= Records shown =
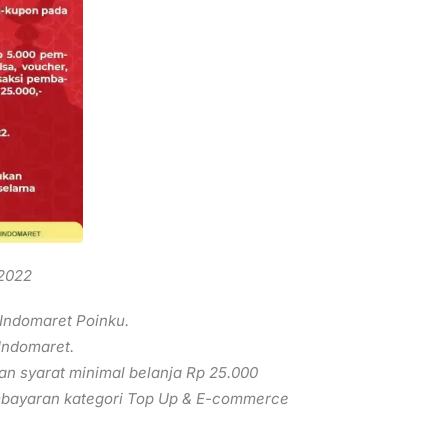
 2022
Indomaret Poinku.
 Indomaret.
n syarat minimal belanja Rp 25.000
mbayaran kategori Top Up & E-commerce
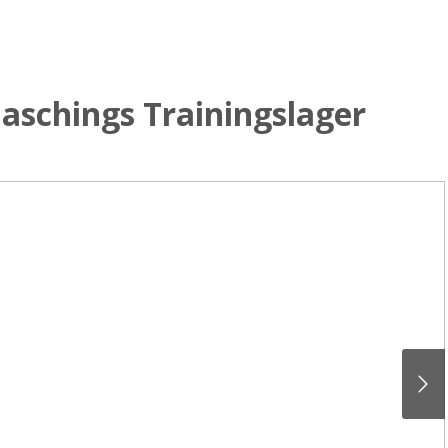
Faschings Trainingslager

= Assigned task =
Without the images, write out each line of the data verbatim.

= Result of the task =
 2022
Indomaret Poinku.
 Indomaret.
n syarat minimal belanja Rp 25.000
mbayaran kategori Top Up & E-commerce
Faschings Trainingslager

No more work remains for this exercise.